PROBLEM STATEMENT: The entries that follow must be given again exactly, with no pictures kept.

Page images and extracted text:
***

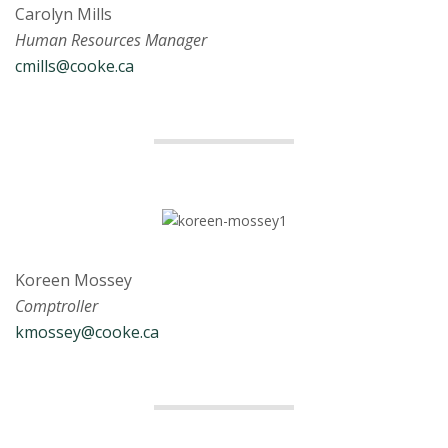
Carolyn Mills
Human Resources Manager
cmills@cooke.ca
Koreen Mossey
Comptroller
kmossey@cooke.ca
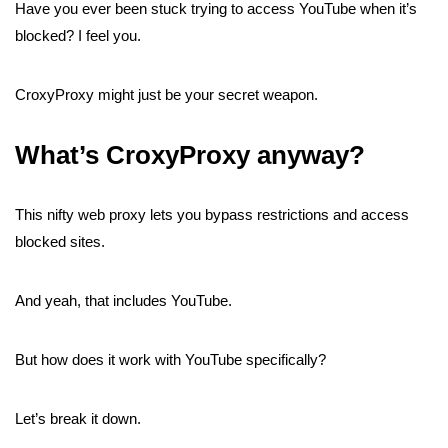
Have you ever been stuck trying to access YouTube when it’s
blocked? I feel you.
CroxyProxy might just be your secret weapon.
What’s CroxyProxy anyway?
This nifty web proxy lets you bypass restrictions and access
blocked sites.
And yeah, that includes YouTube.
But how does it work with YouTube specifically?
Let’s break it down.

***

SOLUTION FOR THIS PROBLEM:
Carolyn Mills
Human Resources Manager
cmills@cooke.ca
Koreen Mossey
Comptroller
kmossey@cooke.ca
Have you ever been stuck trying to access YouTube when it’s
blocked? I feel you.
CroxyProxy might just be your secret weapon.
What’s CroxyProxy anyway?
This nifty web proxy lets you bypass restrictions and access
blocked sites.
And yeah, that includes YouTube.
But how does it work with YouTube specifically?
Let’s break it down.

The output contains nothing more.